A WORLD OF WONDERS (1845) Albany Poyntz

CHAPTER V.


THE FABLES OF HISTORY



It is surprising how many of the facts of history have been reduced into fictions by the careful investigations of modern enlightenment. For centuries, it was established as an undeniable enormity of the empire, that the Emperor Justinian put out the eyes of Belisarius. Tragedies, operas and romances, were grounded upon this cruel incident; and the arts have lent their aid to the perpetuation of a popular error.

Let us examine the real state of the case. In 563, a conspiracy was discovered against the Emperor Justinian; and the conspirators were arrested on the eve of executing their criminal design. Certain of his favourites, envious of the great name of Belisarius, suborned false witnesses, whose testimony made it appear that he was included in the plot; upon which, Justinian indulged in the bitterest reproaches against his perfidy. Belisarius, strong in his sense of innocence, and the consciousness of the great services he had rendered to the empire, disdained to justify himself; and Justinian, weak, versatile, and mistrustful, influenced by a paltry pusillanimity, caused him to be stripped of his offices, made prisoner in his house, and deprived of all attendants or companions.

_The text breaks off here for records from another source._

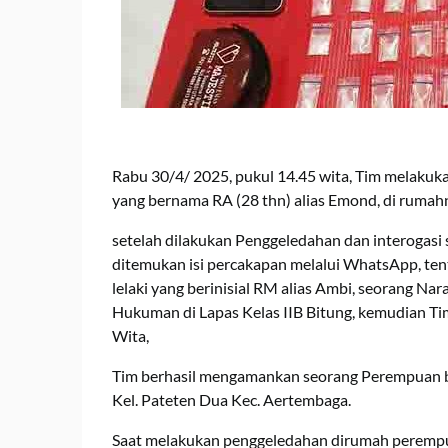
Rabu 30/4/ 2025, pukul 14.45 wita, Tim melaku
yang bernama RA (28 thn) alias Emond, di rumahn
setelah dilakukan Penggeledahan dan interogasi 
ditemukan isi percakapan melalui WhatsApp, te
lelaki yang berinisial RM alias Ambi, seorang Na
Hukuman di Lapas Kelas IIB Bitung, kemudian T
Wita,
Tim berhasil mengamankan seorang Perempuan be
Kel. Pateten Dua Kec. Aertembaga.
Saat melakukan penggeledahan dirumah perempu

This state of things continued for the space of seven months; when the innocence of Belisarius was, by the intervention of others, brought to light; and he was at once restored to his former honours and the confidence of his master. So far from being deprived of sight, and guided about by a youth, as our imaginations have been misled into depicting him by a variety of artists and men of letters, Belisarius died at an advanced age in the full enjoyment of his senses.

The two first authors who thought proper to load the memory of Justinian with the odium of having put out the eyes of Belisarius, were Crinitus and Raphael Mafféi, both belonging to the sixteenth century. No anterior writer makes the smallest allusion to this act of barbarity; which, had it been authentic, could scarcely have been buried in obscurity for a period of ten centuries. The event which probably gave rise to so monstrous a supposition was, the disgrace of Carpocratian; who, after being the chief favourite of Justinian, was driven into exile in Egypt, and compelled to beg his bread on the highways. But even in this instance, the fallen man was not deprived of sight.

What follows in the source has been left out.